● WHAT IS BEING ASKED
Show each line from the records below in which the word "Кабельные" occurs.
:: RECORDS SUPPLIED
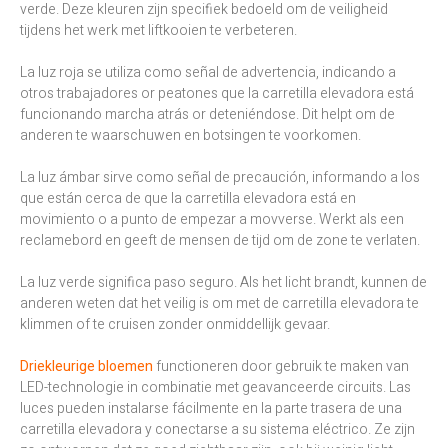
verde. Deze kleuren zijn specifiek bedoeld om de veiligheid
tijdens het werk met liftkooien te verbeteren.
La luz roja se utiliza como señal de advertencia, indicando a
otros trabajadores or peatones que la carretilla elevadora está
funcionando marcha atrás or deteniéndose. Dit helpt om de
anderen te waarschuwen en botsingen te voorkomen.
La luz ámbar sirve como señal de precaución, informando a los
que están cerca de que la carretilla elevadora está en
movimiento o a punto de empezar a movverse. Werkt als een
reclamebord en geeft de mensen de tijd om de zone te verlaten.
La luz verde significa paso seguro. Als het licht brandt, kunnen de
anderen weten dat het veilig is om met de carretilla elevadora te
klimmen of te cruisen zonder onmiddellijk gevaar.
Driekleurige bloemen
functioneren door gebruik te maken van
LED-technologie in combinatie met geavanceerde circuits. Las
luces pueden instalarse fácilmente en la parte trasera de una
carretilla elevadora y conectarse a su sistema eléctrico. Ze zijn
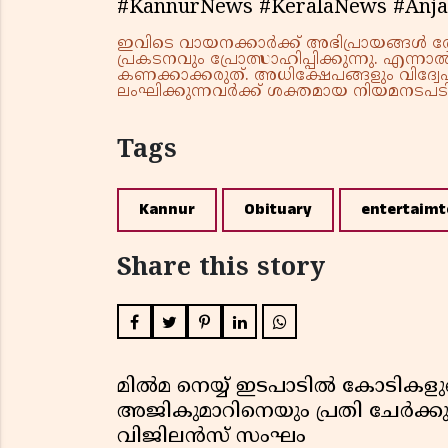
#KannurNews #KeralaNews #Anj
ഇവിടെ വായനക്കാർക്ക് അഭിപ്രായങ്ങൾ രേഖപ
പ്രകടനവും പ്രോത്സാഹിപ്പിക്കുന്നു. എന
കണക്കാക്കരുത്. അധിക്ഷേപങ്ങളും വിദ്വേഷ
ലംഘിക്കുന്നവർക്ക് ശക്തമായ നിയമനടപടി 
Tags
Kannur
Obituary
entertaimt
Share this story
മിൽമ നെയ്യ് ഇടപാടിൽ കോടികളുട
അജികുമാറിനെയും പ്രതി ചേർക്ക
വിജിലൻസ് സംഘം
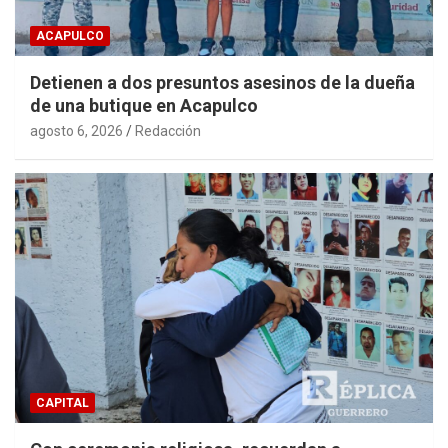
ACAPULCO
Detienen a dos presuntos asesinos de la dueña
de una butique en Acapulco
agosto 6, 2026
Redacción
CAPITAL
::::
:: RECORDS SUPPLIED
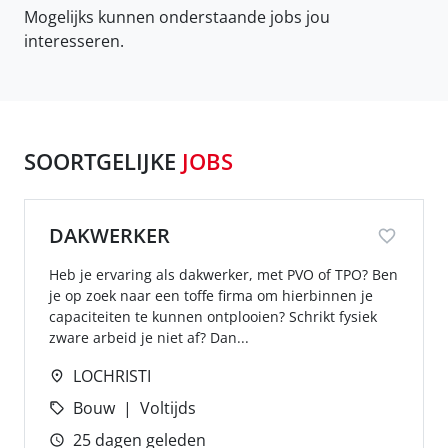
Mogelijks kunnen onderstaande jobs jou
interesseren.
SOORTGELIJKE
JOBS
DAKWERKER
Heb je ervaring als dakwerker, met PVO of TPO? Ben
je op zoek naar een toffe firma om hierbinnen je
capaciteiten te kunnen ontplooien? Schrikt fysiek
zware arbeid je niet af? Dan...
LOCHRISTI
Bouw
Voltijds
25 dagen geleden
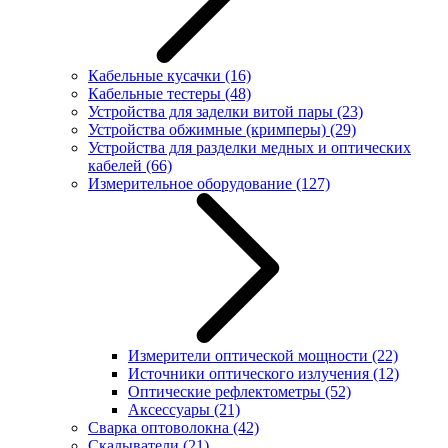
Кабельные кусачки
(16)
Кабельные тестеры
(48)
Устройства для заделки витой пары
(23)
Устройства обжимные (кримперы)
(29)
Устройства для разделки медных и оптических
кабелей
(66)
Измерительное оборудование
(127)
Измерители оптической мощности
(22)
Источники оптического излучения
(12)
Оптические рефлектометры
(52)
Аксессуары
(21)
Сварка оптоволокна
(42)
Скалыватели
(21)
::::
● EXERCISE ANSWER
Кабельные кусачки
Кабельные тестеры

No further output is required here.